Он оттолкнул от себя Скрипицу, тот качнулся в сторону и упал на дорогу. Но и сам Синенос от толчка потерял равновесие и повалился в другую сторону.

Скрипица приподнялся, вынул из-за свитки скрипку, осмотрел, потрогал ее. Цела! А Синенос и не пытался вставать. Его совсем разморило и клонило ко сну. Он подложил руку под голову и, вообразив, что он уже дома, стал рассказывать заплетающимся языком:

— У Стокоза, жинка, горилки не пей. Слышь, Домаха? Бо то не горилка, а черт знает что… А ты — ведьма, Домаха! У тебя под юбкой и хвост спрятан! Знаю!… Вон и суховеева дочка — так та тоже ведьма. Ей-Богу! Стоит ночью у хаты, та й колдует. Верно, что не брешу. Одно чертово племя, матери вашей лысого батьки!..

Скрипица послушал его, почесал в затылке и с упреком сказал:

— Эх, кум Синенос, не пил бы ты горилки! А то так и помрешь на дорози, без покаяния!..

Но Синенос уже сладко спал, тихо похрапывая. Скрипица с трудом поднялся и поплелся дальше.

Из слов пьяного колбасника он понял, что тот проходил только что мимо хаты Суховея и видел там Марынку.

Если она еще не ушла в хату — он попробует уговорить ее пойти к Бурбе. Может, она и пойдет. Бурба — жених хоть куда: красивый, богатый. А что он знается с чертом — так псаломщик, вкупе с батькой Хомой, выкурят ладаном нечистую силу хоть из самого черта!..

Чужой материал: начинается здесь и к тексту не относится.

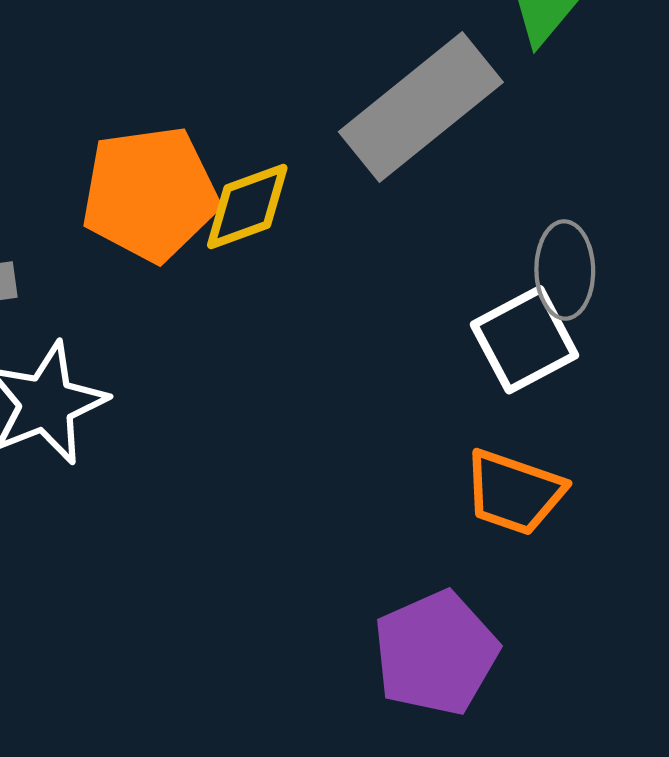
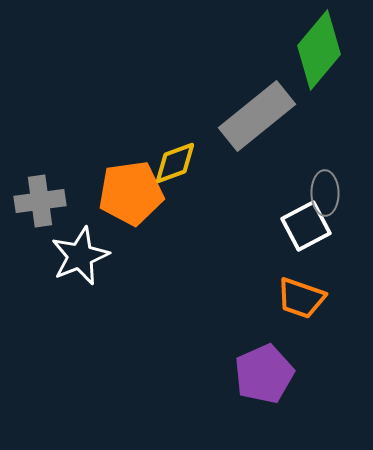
orange pentagon: (150, 194) -> (131, 193), moved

Вино сильно разбирало Скрипицу; он шел по дороге зигзагами, переваливаясь с одного края на другой. Ему казалось, что это не он качается, а сама дорога уходит у него из-под ног, и он притопывал своими чоботами, чтобы удержать ее на месте. Но дорога виляла то в одну, то в другую сторону, неудержимо увлекая его за собой, так что он с трудом удерживал равновесие.

— Чи то она, чи то я пьяный? — рассуждал он сам с собой. — От то бесовское вино…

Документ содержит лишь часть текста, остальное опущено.